Input data Block Start

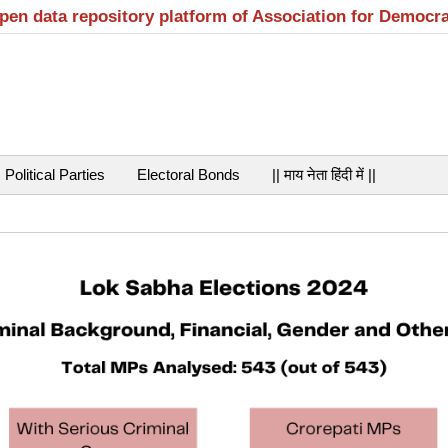
open data repository platform of Association for Democr
Political Parties
Electoral Bonds
|| माय नेता हिंदी में ||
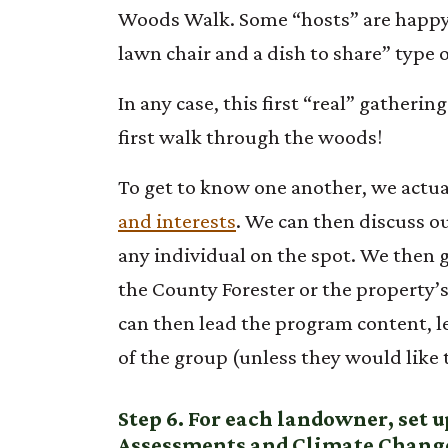
Woods Walk. Some “hosts” are happy 
lawn chair and a dish to share” typ
In any case, this first “real” gatheri
first walk through the woods!
To get to know one another, we actua
and interests
. We can then discuss o
any individual on the spot. We then g
the County Forester or the property’
can then lead the program content, l
of the group (unless they would like t
Step 6. For each landowner, set 
Assessments and Climate Change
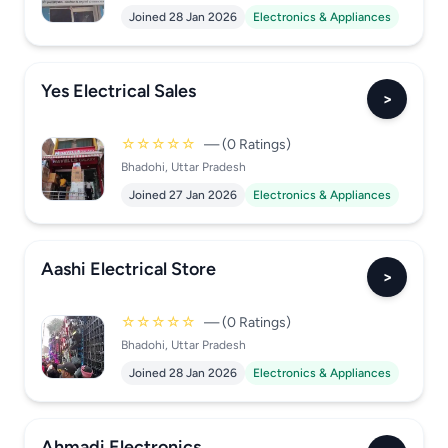
Joined 28 Jan 2026
Electronics & Appliances
Yes Electrical Sales
>
☆☆☆☆☆
— (0 Ratings)
Bhadohi, Uttar Pradesh
Joined 27 Jan 2026
Electronics & Appliances
Aashi Electrical Store
>
☆☆☆☆☆
— (0 Ratings)
Bhadohi, Uttar Pradesh
Joined 28 Jan 2026
Electronics & Appliances
Ahmadi Electronics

Input data Block End

● **Brief**:
Only the number is wanted here. Please work out how many lines of the records contain "first".

● **Worked solution**:
2